** Information provided **
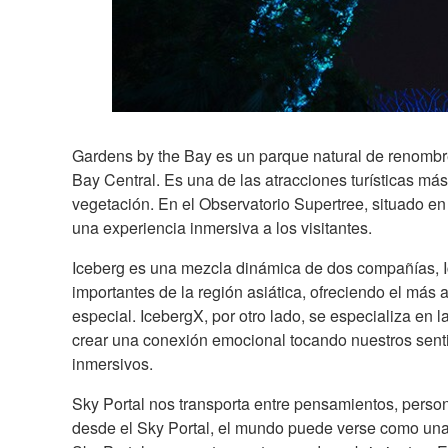
Gardens by the Bay es un parque natural de renombre
Bay Central. Es una de las atracciones turísticas más
vegetación. En el Observatorio Supertree, situado 
una experiencia inmersiva a los visitantes.
Iceberg es una mezcla dinámica de dos compañías, I
importantes de la región asiática, ofreciendo el más
especial. IcebergX, por otro lado, se especializa en
crear una conexión emocional tocando nuestros sen
inmersivos.
Sky Portal nos transporta entre pensamientos, perso
desde el Sky Portal, el mundo puede verse como una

** Brief **
Exact copies of all the entries are needed; output them without the pictures.

** Response to this exercise **
Gardens by the Bay es un parque natural de renombre
Bay Central. Es una de las atracciones turísticas más
vegetación. En el Observatorio Supertree, situado 
una experiencia inmersiva a los visitantes.
Iceberg es una mezcla dinámica de dos compañías, I
importantes de la región asiática, ofreciendo el más
especial. IcebergX, por otro lado, se especializa en
crear una conexión emocional tocando nuestros sen
inmersivos.
Sky Portal nos transporta entre pensamientos, perso
desde el Sky Portal, el mundo puede verse como una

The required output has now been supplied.